Goal of the exercise: The answer should be each line of the records that contains the word "Sign"; please copy them all.

Records provided:
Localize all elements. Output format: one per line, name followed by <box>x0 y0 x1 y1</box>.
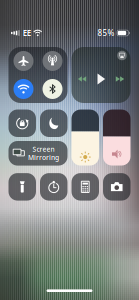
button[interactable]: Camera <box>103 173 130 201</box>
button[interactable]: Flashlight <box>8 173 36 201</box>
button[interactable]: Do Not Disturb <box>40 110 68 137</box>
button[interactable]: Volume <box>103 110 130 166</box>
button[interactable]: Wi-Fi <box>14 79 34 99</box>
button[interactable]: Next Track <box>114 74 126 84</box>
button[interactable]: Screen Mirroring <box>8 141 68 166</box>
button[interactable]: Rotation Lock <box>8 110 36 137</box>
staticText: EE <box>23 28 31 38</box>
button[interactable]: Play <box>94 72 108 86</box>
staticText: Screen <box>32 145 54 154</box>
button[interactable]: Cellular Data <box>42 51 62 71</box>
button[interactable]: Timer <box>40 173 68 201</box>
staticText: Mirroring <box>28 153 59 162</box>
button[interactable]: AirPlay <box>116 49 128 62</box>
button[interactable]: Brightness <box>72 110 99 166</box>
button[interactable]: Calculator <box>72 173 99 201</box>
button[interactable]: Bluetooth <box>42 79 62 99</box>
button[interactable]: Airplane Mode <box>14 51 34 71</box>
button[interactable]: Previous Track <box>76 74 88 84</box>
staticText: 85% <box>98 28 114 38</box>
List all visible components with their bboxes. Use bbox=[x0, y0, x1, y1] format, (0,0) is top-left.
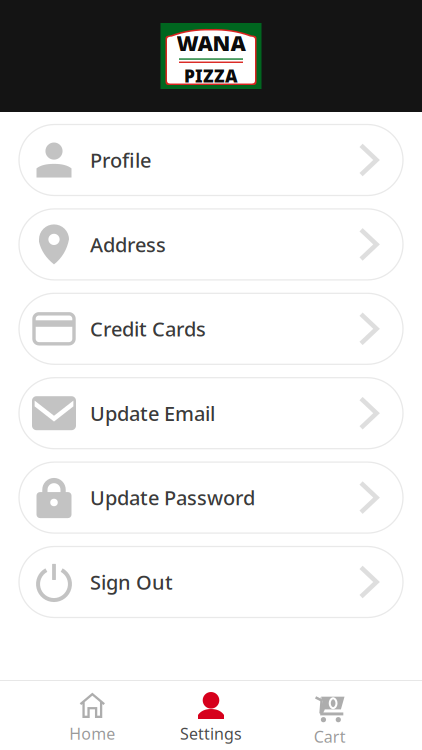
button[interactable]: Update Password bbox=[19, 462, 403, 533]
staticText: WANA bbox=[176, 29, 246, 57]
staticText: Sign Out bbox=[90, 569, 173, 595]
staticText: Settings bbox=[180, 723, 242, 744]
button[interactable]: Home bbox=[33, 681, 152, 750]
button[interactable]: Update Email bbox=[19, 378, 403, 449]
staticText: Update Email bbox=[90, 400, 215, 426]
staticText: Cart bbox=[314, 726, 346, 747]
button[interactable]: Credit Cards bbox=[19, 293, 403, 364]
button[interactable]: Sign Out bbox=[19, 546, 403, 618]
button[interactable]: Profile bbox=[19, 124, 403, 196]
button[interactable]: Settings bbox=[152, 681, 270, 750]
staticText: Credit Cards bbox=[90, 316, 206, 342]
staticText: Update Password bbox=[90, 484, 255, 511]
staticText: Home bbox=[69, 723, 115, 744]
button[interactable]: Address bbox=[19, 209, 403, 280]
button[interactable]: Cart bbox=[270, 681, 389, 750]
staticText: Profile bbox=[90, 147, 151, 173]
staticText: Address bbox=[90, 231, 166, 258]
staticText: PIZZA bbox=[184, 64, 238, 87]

Response to this task:
staticText: Sign Out bbox=[90, 569, 173, 595]
button[interactable]: Sign Out bbox=[19, 546, 403, 618]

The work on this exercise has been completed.